I'm serious about the MOOC, especially for someone with your interest in the subject. I think you'll find it really worthwhile, even if you took the courses in undergrad. I did my MBA late and my life experience made those courses way more valuable for me even though I was essentially redoing them from undergrad.
It's always easy to find counterexamples to the current low inflation, but even many of those don't hold up to actual scrutiny. Take tuition for example, since we're talking about education and you used it as an example. MOOCs didn't really exist in 2008, now you can take almost any course imaginable from the best professors at the best universities for free! And even if you are a traditional student, tuition is a misleading number. I'll talk about Stanford because I happen to be familiar with it; tuition for undergrads is officially $44,000 and room and board another $13,000. However if your family makes less than $100,000, which is far higher than the nation's median income, you pay no tuition. If they make less than $60,000, still above the national median income, you pay no tuition or room and board. A simplistic calculation of $57,000/year to go to Stanford times X students costs $XXXXX is simply wrong, in fact very very wrong.

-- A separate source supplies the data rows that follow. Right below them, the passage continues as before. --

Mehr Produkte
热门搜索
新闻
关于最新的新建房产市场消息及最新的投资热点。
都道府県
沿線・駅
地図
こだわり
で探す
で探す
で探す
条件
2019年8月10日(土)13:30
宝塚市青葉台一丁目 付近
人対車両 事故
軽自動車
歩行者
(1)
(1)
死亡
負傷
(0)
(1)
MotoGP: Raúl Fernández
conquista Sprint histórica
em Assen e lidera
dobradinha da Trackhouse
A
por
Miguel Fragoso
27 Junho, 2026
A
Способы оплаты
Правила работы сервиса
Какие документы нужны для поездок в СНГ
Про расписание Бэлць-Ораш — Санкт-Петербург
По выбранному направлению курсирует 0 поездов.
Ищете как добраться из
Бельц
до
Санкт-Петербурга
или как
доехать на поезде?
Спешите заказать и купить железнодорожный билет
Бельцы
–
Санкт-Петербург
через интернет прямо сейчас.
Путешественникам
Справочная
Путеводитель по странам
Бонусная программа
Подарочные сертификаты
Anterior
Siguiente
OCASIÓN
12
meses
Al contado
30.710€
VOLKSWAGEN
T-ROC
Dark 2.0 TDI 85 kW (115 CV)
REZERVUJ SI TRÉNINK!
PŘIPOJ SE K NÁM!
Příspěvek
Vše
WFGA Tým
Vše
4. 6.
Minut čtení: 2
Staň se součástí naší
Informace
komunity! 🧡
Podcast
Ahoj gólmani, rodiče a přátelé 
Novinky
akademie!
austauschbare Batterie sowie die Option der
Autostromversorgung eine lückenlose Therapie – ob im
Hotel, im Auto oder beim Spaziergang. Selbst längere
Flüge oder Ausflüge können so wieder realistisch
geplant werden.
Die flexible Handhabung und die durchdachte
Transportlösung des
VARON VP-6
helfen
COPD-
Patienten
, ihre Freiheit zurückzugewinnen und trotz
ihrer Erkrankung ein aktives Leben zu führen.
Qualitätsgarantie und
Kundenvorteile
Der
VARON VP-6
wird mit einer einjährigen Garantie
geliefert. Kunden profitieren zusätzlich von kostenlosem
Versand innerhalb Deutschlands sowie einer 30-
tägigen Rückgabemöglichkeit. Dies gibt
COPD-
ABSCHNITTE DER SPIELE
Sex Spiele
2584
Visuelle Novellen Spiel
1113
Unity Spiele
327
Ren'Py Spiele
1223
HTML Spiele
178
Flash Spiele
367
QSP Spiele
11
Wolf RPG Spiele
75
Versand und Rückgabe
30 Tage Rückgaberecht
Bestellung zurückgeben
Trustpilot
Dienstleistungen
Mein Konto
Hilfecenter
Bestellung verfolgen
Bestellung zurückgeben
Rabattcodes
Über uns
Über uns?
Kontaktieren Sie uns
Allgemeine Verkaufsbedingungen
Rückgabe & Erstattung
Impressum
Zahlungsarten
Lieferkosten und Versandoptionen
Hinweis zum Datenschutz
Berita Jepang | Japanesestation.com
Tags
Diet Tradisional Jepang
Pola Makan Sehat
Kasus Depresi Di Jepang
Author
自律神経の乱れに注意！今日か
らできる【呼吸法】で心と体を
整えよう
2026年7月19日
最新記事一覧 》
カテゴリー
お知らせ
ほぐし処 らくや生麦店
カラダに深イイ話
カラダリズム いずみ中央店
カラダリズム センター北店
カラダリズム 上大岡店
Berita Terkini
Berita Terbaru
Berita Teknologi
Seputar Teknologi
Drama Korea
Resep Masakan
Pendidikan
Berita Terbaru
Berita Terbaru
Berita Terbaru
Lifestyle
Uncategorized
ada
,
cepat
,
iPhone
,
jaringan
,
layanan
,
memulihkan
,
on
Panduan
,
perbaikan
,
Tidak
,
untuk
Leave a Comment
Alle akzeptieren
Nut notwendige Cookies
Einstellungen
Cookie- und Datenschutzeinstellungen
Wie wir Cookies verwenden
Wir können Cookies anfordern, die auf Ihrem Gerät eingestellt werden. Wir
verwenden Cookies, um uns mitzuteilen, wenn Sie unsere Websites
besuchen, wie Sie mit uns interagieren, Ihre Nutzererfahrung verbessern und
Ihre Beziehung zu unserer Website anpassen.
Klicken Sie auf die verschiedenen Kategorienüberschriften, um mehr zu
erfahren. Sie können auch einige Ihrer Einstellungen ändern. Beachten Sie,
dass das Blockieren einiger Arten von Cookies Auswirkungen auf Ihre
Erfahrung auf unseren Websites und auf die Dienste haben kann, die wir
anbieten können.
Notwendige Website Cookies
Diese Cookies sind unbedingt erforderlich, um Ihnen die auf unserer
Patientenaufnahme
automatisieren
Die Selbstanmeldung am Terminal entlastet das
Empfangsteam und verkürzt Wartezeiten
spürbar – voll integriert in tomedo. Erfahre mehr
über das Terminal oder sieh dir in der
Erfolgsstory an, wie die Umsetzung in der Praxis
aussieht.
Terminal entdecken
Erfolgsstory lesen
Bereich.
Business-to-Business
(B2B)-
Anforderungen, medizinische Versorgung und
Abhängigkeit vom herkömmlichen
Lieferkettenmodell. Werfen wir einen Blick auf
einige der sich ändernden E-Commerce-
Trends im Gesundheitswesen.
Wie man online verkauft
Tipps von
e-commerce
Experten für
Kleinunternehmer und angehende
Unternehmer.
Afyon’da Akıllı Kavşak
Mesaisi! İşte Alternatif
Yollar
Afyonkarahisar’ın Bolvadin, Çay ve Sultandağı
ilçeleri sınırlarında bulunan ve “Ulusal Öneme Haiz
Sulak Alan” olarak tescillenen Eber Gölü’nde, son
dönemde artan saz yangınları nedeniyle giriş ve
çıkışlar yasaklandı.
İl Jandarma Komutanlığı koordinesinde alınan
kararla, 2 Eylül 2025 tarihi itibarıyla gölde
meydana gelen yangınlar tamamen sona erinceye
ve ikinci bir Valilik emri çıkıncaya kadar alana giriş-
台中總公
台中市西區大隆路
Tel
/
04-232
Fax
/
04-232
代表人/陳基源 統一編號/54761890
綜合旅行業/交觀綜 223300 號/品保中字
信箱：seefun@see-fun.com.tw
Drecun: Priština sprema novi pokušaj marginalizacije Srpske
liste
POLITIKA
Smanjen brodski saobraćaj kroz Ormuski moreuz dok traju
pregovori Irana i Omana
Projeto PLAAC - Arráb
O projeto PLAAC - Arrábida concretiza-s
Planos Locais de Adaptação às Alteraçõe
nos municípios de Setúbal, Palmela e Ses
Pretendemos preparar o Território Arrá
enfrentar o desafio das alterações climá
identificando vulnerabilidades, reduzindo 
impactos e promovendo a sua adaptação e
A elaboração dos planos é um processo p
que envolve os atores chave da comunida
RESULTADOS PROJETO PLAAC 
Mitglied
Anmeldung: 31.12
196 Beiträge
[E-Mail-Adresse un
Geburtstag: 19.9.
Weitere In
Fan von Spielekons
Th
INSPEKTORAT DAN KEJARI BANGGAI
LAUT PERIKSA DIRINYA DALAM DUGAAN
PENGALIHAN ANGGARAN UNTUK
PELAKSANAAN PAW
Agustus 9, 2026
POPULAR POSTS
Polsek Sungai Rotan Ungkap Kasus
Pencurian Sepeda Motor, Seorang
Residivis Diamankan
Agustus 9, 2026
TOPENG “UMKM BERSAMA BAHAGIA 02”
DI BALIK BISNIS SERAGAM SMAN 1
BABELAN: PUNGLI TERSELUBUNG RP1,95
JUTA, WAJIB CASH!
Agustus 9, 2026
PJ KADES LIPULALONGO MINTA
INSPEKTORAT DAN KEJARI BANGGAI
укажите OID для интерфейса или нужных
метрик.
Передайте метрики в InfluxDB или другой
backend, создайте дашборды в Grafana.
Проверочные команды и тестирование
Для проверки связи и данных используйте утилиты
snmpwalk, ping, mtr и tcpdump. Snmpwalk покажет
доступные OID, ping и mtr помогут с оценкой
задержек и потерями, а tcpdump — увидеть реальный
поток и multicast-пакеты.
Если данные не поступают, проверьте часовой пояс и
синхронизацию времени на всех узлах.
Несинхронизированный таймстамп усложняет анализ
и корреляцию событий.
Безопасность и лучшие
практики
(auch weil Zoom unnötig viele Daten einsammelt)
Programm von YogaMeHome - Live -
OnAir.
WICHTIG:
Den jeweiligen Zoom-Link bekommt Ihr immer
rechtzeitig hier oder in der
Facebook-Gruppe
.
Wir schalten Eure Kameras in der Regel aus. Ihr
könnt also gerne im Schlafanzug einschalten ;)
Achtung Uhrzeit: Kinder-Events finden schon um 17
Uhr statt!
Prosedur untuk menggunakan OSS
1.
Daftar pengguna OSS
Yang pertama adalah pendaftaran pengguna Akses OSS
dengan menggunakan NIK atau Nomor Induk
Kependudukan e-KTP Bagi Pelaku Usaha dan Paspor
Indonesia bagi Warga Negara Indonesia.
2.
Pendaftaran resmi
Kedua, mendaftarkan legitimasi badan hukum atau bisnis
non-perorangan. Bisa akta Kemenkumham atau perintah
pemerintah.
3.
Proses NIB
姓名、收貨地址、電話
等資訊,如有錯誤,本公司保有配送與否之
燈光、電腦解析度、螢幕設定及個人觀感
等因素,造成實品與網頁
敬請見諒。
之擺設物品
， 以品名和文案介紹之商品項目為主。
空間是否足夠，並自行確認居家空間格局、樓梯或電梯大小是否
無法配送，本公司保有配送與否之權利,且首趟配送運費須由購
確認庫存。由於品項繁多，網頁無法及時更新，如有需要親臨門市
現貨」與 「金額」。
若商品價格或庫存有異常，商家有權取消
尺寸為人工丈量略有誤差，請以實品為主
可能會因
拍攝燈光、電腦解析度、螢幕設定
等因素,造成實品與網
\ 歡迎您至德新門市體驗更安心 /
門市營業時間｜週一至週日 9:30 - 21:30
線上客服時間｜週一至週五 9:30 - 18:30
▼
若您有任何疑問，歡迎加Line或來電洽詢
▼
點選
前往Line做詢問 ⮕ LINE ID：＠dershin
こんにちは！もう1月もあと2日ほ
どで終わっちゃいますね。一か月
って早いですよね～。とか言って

We can debate every item you listed and I could provide dozens of counterexamples, but I will leave you with one macro item that you just can't ignore. Since 2008 the price of energy has fallen by 70%. The price of metals is down 40%. These prices get baked into the cost of almost everything we consume, so either the midstream producers are all colluding and making incredible windfall profits without any of us realizing it, or prices in general have gone down or certainly haven't gone up. Keep in mind this is just an intuitive way to look at it in keeping with the intuitive feel of the thread so far. However in the end I'm going to go with the rigorous quantitative measurement of prices that makes up the dozens of price indexes produced by dozens of completely independent public and private entities around the world, absent some specific reasons why every one of them is inaccurate in the same direction.
Eventually it's going to end, and it won't be pretty.